Fig. 5: Frequency of rare putative loss-of-function (pLoF) variants across cohorts in comparison to individuals from gnomAD.
From: The impact of rare germline variants on human somatic mutation processes

The frequencies of rare pLoF variants within the individuals (y-axis) of the discovery cohort (TCGA-WES; n = 6799 individuals) and the validation cohort (PCAWG + Hartwig-WGS; n = 4683 individuals) (rows) across different variant sets (columns) for different gene sets (x-axis). Known deficient homologous recombination (dHR) gene set includes BRCA1, BRCA2, PALB2, and RAD51C, known deficient DNA mismatch repair (dMMR) gene set includes MSH2, MSH6, MLH1, and PMS2, the replicated 1% false discovery rate (FDR) set includes genes replicating at a FDR of 1% after excluding known dMMR and dHR genes, and the replicated 2% FDR only set includes all remaining genes that replicated at a FDR of 2%. Different pLoF variant sets include protein-truncating variants (PTVs) only, and PTVs plus missense variants defined as damaging based on the in silico prediction tool CADD (thresholds at ≥ 25 or ≥ 15). Color code shows frequency of individuals carrying rare pLoF variants for the gene sets in the utilized cancer genomic datasets (red), for matching variants in control samples from gnomAD dataset with non-Finnish European ancestry (blue), and for length-matched randomly selected protein-coding gene sets in cancer datasets (yellow).
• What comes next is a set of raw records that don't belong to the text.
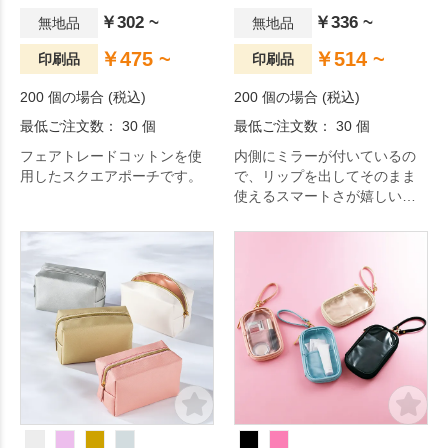
￥302 ~
￥336 ~
無地品
無地品
￥475 ~
￥514 ~
印刷品
印刷品
200 個の場合 (税込)
200 個の場合 (税込)
最低ご注文数： 30 個
最低ご注文数： 30 個
フェアトレードコットンを使
内側にミラーが付いているの
用したスクエアポーチです。
で、リップを出してそのまま
使えるスマートさが嬉しいケ
ースです。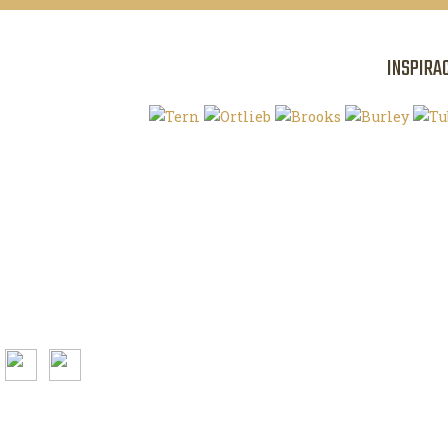
INSPIRA
Klíčová slova
O magazínu VE
Autoři
Kontaktujte nás
Magazín ke stažení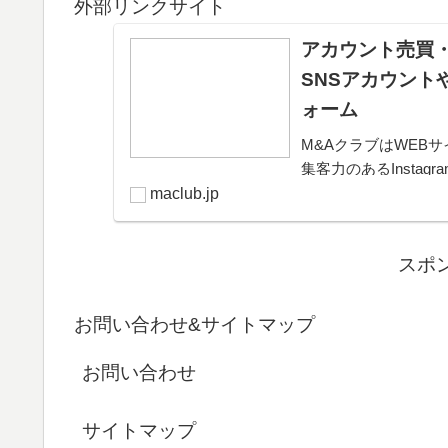
外部リンクサイト
アカウント売買・
SNSアカウント
ォーム
M&AクラブはWEBサ
集客力のあるInsta
きるプラットフォー
maclub.jp
可能。取引完了ま...
スポ
お問い合わせ&サイトマップ
お問い合わせ
サイトマップ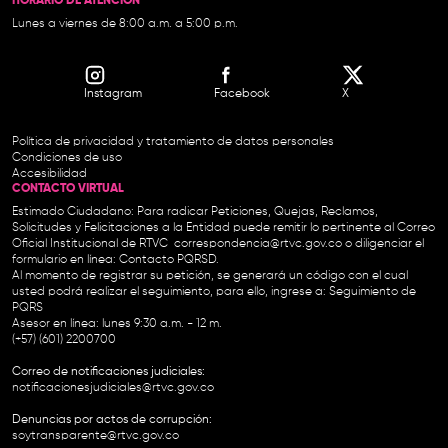
HORARIO DE ATENCIÓN
Lunes a viernes de 8:00 a.m. a 5:00 p.m.
Instagram
Facebook
X
Política de privacidad y tratamiento de datos personales
Condiciones de uso
Accesibilidad
CONTACTO VIRTUAL
Estimado Ciudadano: Para radicar Peticiones, Quejas, Reclamos,
Solicitudes y Felicitaciones a la Entidad puede remitir lo pertinente al Correo
Oficial Institucional de RTVC
correspondencia@rtvc.gov.co
o diligenciar el
formulario en línea:
Contacto PQRSD.
Al momento de registrar su petición, se generará un código con el cual
usted podrá realizar el seguimiento, para ello, ingrese a:
Seguimiento de
PQRS
Asesor en línea: lunes 9:30 a.m. - 12 m.
(+57) (601) 2200700
Correo de notificaciones judiciales:
notificacionesjudiciales@rtvc.gov.co
Denuncias por actos de corrupción:
soytransparente@rtvc.gov.co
Random selection for length-matched genes was performed 10 times, and distribution shown in boxplot. Center of each boxplot shows median, bounds of box are at 25th and 75th percentiles and minimum and maximum extend to the smallest and largest value, excluding values more than 1.5 times the interquartile range from the hinges. Only rare pLoF variants were considered that were found in gnomAD. Data are provided as a Source Data file.